Facility in Warsaw, Poland

The Naukowa i Akademicka Sieć Komputerowa (Research and Academic Computer Network), abbreviated NASK, is a Polish research and development organisation, data networks operator, and internet domain name registry operator for the .pl country-level top-level domain.

== .pl registry ==
NASK is the internet domain name registry operator for the .pl country-level top-level domain.

Besides domain registration, NASK offers through its Partners such services as Waiting List Service (WLS) – the so-called "option" enabling the purchase of the 3-year period of priority for registration of a domain name in case it has been deleted, or Domain Name Tasting (DNT) – a service consisting in registration of a domain name for the period of 14 days for the purpose of testing its attractiveness.

NASK was one of the first registries in the world to introduce the maintenance of internationalized domain names in 2003.

Since 1 July 2013, NASK is the registry operator for .gov.pl domain names.

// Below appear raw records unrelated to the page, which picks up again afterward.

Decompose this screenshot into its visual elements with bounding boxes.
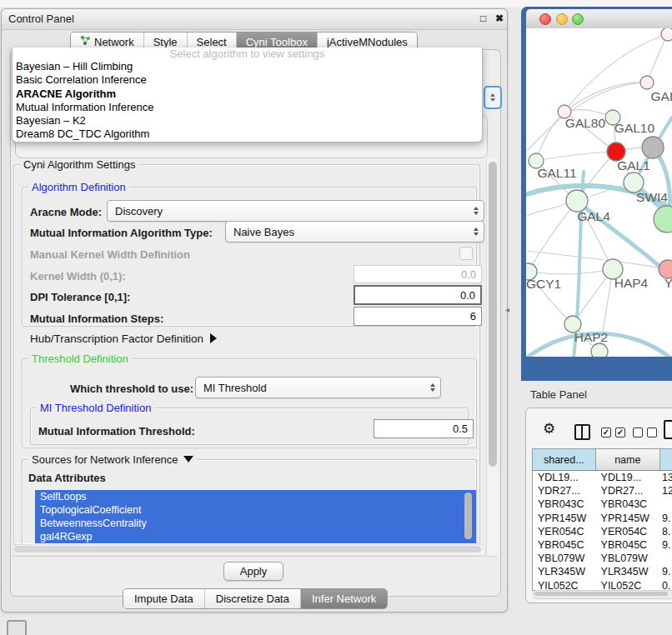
table-row[interactable]: YDR27... YDR27... 12 [533, 484, 672, 498]
aracne-mode-label: Aracne Mode: [30, 206, 102, 218]
node-table: shared... name YDL19... YDL19... 13 YDR2… [532, 448, 672, 591]
table-row[interactable]: YDL19... YDL19... 13 [533, 471, 672, 484]
table-horizontal-scrollbar[interactable] [533, 590, 672, 599]
column-header-name[interactable]: name [596, 449, 661, 470]
hub-definition-label: Hub/Transcription Factor Definition [30, 332, 203, 345]
table-row[interactable]: YBR045C YBR045C 9. [533, 538, 672, 552]
tab-impute-data[interactable]: Impute Data [123, 589, 204, 608]
algorithm-option[interactable]: Dream8 DC_TDC Algorithm [13, 128, 482, 141]
tab-discretize-data[interactable]: Discretize Data [204, 589, 300, 608]
focused-combo-stepper[interactable] [484, 86, 502, 109]
node-label: GAL80 [565, 116, 606, 130]
table-panel-toolbar: ⚙ ✓ ✓ [526, 408, 672, 448]
scrollbar-thumb[interactable] [489, 162, 497, 467]
column-header-shared-name[interactable]: shared... [533, 449, 596, 470]
attribute-list-scrollbar[interactable] [464, 492, 472, 539]
apply-button[interactable]: Apply [223, 562, 283, 581]
cyni-bottom-tabs: Impute Data Discretize Data Infer Networ… [123, 588, 388, 609]
algorithm-definition-title: Algorithm Definition [28, 181, 129, 193]
table-row[interactable]: YBL079W YBL079W [533, 552, 672, 565]
table-header-row: shared... name [533, 449, 672, 471]
algorithm-option[interactable]: Bayesian – K2 [13, 114, 482, 128]
settings-horizontal-scrollbar[interactable] [13, 544, 486, 556]
node[interactable] [591, 343, 608, 357]
table-row[interactable]: YIL052C YIL052C 0. [533, 579, 672, 592]
threshold-definition-title: Threshold Definition [28, 352, 132, 365]
mi-threshold-title: MI Threshold Definition [37, 402, 154, 414]
minimize-traffic-light-icon[interactable] [556, 13, 568, 25]
hub-definition-toggle[interactable]: Hub/Transcription Factor Definition [30, 332, 217, 345]
network-window-titlebar[interactable] [526, 9, 672, 29]
aracne-mode-value: Discovery [115, 205, 163, 218]
sources-toggle[interactable]: Sources for Network Inference [28, 453, 197, 466]
kernel-width-field[interactable]: 0.0 [354, 265, 482, 283]
node-label: GAL11 [537, 166, 576, 180]
network-node-labels: GAL GAL80 GAL10 GAL1 GAL11 SWI4 GAL4 GCY… [526, 89, 672, 344]
data-attributes-label: Data Attributes [28, 472, 106, 484]
table-row[interactable]: YLR345W YLR345W 9. [533, 565, 672, 578]
table-row[interactable]: YBR043C YBR043C [533, 498, 672, 511]
control-panel-titlebar: Control Panel □ ✖ [2, 9, 507, 30]
algorithm-option-selected[interactable]: ARACNE Algorithm [13, 88, 482, 101]
scrollbar-thumb[interactable] [534, 592, 668, 596]
gear-icon[interactable]: ⚙ [543, 422, 555, 436]
splitter-collapse-icon[interactable]: ◂ [505, 305, 509, 314]
panel-grip[interactable] [7, 620, 27, 635]
close-panel-icon[interactable]: ✖ [495, 12, 504, 24]
combo-stepper-icon [474, 228, 479, 236]
tab-network-label: Network [94, 36, 134, 48]
network-graph: GAL GAL80 GAL10 GAL1 GAL11 SWI4 GAL4 GCY… [526, 28, 672, 357]
node-gal-partial[interactable] [640, 76, 654, 89]
aracne-mode-combo[interactable]: Discovery [107, 200, 484, 222]
expanded-arrow-icon [183, 456, 193, 462]
which-threshold-value: MI Threshold [203, 382, 267, 394]
document-icon[interactable] [664, 420, 672, 439]
node-bright-green[interactable] [654, 206, 672, 232]
zoom-traffic-light-icon[interactable] [572, 13, 584, 25]
cyni-algorithm-settings-title: Cyni Algorithm Settings [20, 158, 138, 171]
stepper-up-icon [490, 93, 495, 97]
node-gray[interactable] [642, 137, 664, 158]
column-header-partial[interactable] [660, 449, 672, 470]
columns-icon[interactable] [574, 424, 590, 440]
node-label: GAL [650, 89, 672, 103]
screen: Control Panel □ ✖ Network [0, 0, 672, 635]
which-threshold-label: Which threshold to use: [70, 382, 193, 395]
attribute-item-selected[interactable]: gal4RGexp [35, 530, 476, 543]
table-row[interactable]: YPR145W YPR145W 9. [533, 512, 672, 525]
scrollbar-thumb[interactable] [14, 546, 481, 552]
dpi-tolerance-field[interactable]: 0.0 [354, 285, 482, 305]
combo-stepper-icon [430, 383, 435, 392]
manual-kernel-checkbox[interactable] [459, 247, 473, 260]
select-all-checkbox-icon[interactable]: ✓ [615, 428, 625, 438]
close-traffic-light-icon[interactable] [539, 13, 551, 25]
attribute-item-selected[interactable]: SelfLoops [35, 490, 476, 503]
deselect-all-checkbox-icon[interactable] [633, 428, 643, 438]
attribute-item-selected[interactable]: BetweennessCentrality [35, 517, 476, 530]
network-tab-icon [80, 35, 91, 48]
table-panel-window: ⚙ ✓ ✓ shared... name YDL19... YDL19... 1… [525, 408, 672, 603]
network-canvas[interactable]: GAL GAL80 GAL10 GAL1 GAL11 SWI4 GAL4 GCY… [526, 28, 672, 357]
float-window-icon[interactable]: □ [480, 12, 486, 24]
algorithm-option[interactable]: Basic Correlation Inference [13, 73, 482, 87]
node[interactable] [661, 28, 672, 41]
node-label: GAL10 [614, 121, 655, 135]
mi-threshold-field[interactable]: 0.5 [374, 419, 474, 438]
tab-infer-network[interactable]: Infer Network [300, 589, 387, 608]
which-threshold-combo[interactable]: MI Threshold [195, 377, 441, 398]
attribute-item-selected[interactable]: TopologicalCoefficient [35, 503, 476, 517]
settings-vertical-scrollbar[interactable] [486, 158, 499, 556]
deselect-all-checkbox-icon[interactable] [647, 428, 657, 438]
mi-steps-field[interactable]: 6 [354, 307, 482, 326]
mi-type-combo[interactable]: Naive Bayes [225, 221, 484, 242]
panel-separator [9, 556, 497, 557]
select-all-checkbox-icon[interactable]: ✓ [601, 428, 611, 438]
table-row[interactable]: YER054C YER054C 8. [533, 525, 672, 538]
algorithm-option[interactable]: Bayesian – Hill Climbing [13, 60, 482, 73]
algorithm-option[interactable]: Mutual Information Inference [13, 101, 482, 114]
algorithm-dropdown-popup: Select algorithm to view settings Bayesi… [12, 48, 483, 142]
data-attributes-list[interactable]: SelfLoops TopologicalCoefficient Between… [35, 490, 476, 543]
node-label: Y [664, 276, 672, 290]
sources-title: Sources for Network Inference [32, 453, 178, 466]
mi-type-value: Naive Bayes [233, 226, 294, 238]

NASK is the official representative of Poland in international organisations such as FIRST, CENTR and ICANN.

== CERT Polska ==

NASK includes a computer emergency response team called CERT Polska. Active since 1996, it handles security incidents and conducts internet security-related research and development. It is a member of the international forum of response teams (FIRST) since 1998, and a member of the working group of the European response teams TERENA TF-CSIRT since 2000.

== Dyzurnet.pl ==
The Dyżurnet.pl team within NASK is a point of contact that has been functioning within the framework of NASK since 2005. It responds to anonymous reports received from Internet users about potentially illegal material, such as child abuse content. Dyżurnet.pl also carries out awareness raising and educational activities to increase the level of the online safety of children and young people by, among others, taking various initiatives, including campaigns, conferences, trainings for professionals and experts as well as workshops for the youngest Internet users.